The answer must be every line below that holds the word "voor".

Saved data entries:

——

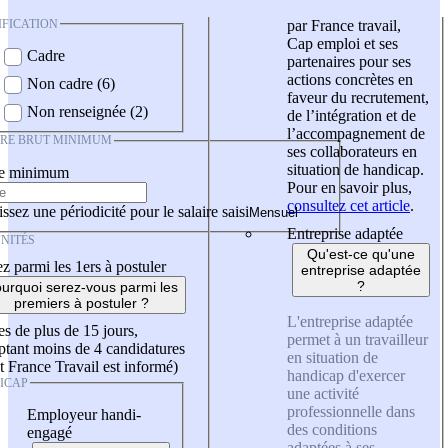
IFICATION
par France travail,
Cap emploi et ses
Cadre
partenaires pour ses
actions concrètes en
Non cadre (6)
faveur du recrutement,
Non renseignée (2)
de l’intégration et de
l’accompagnement de
IRE BRUT MINIMUM
ses collaborateurs en
situation de handicap.
re minimum
Pour en savoir plus,
consultez cet article
.
ssez une périodicité pour le salaire saisi
Entreprise adaptée
NITÉS
Qu'est-ce qu'une
z parmi les 1ers à postuler
entreprise adaptée
?
urquoi serez-vous parmi les
premiers à postuler ?
L'entreprise adaptée
es de plus de 15 jours,
permet à un travailleur
tant moins de 4 candidatures
en situation de
t France Travail est informé)
handicap d'exercer
ICAP
une activité
professionnelle dans
Employeur handi-
des conditions
engagé
adaptées à ses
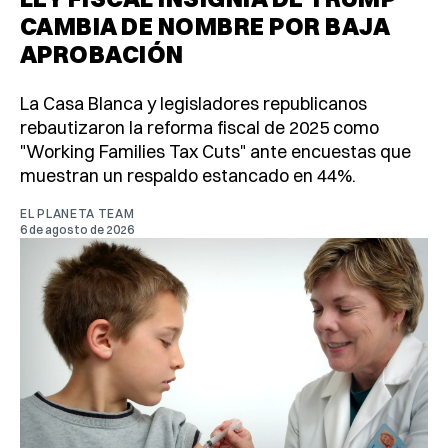
CAMBIA DE NOMBRE POR BAJA
APROBACIÓN
La Casa Blanca y legisladores republicanos
rebautizaron la reforma fiscal de 2025 como
"Working Families Tax Cuts" ante encuestas que
muestran un respaldo estancado en 44%.
EL PLANETA TEAM
6 de agosto de 2026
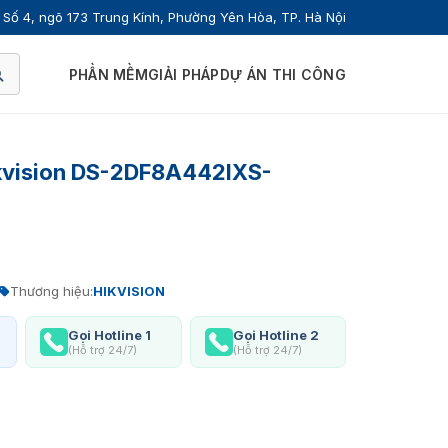
Số 4, ngõ 173 Trung Kính, Phường Yên Hòa, TP. Hà Nội
PHẦN MỀM
GIẢI PHÁP
DỰ ÁN THI CÔNG
kvision DS-2DF8A442IXS-
Thương hiệu:
HIKVISION
Gọi Hotline 1
Gọi Hotline 2
(Hỗ trợ 24/7)
(Hỗ trợ 24/7)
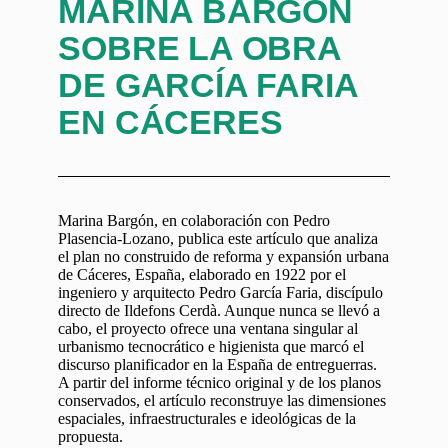
MARINA BARGÓN
SOBRE LA OBRA
DE GARCÍA FARIA
EN CÁCERES
Marina Bargón, en colaboración con Pedro
Plasencia-Lozano, publica este artículo que analiza
el plan no construido de reforma y expansión urbana
de Cáceres, España, elaborado en 1922 por el
ingeniero y arquitecto Pedro García Faria, discípulo
directo de Ildefons Cerdà. Aunque nunca se llevó a
cabo, el proyecto ofrece una ventana singular al
urbanismo tecnocrático e higienista que marcó el
discurso planificador en la España de entreguerras.
A partir del informe técnico original y de los planos
conservados, el artículo reconstruye las dimensiones
espaciales, infraestructurales e ideológicas de la
propuesta.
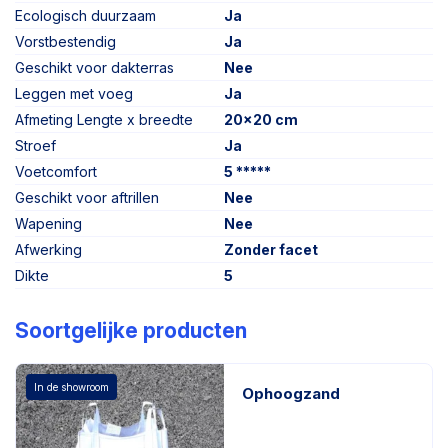
Ecologisch duurzaam
Ja
Vorstbestendig
Ja
Geschikt voor dakterras
Nee
Leggen met voeg
Ja
Afmeting Lengte x breedte
20x20 cm
Stroef
Ja
Voetcomfort
5 *****
Geschikt voor aftrillen
Nee
Wapening
Nee
Afwerking
Zonder facet
Dikte
5
Soortgelijke producten
In de showroom
Ophoogzand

——

Written answer.
Geschikt voor dakterras
Geschikt voor aftrillen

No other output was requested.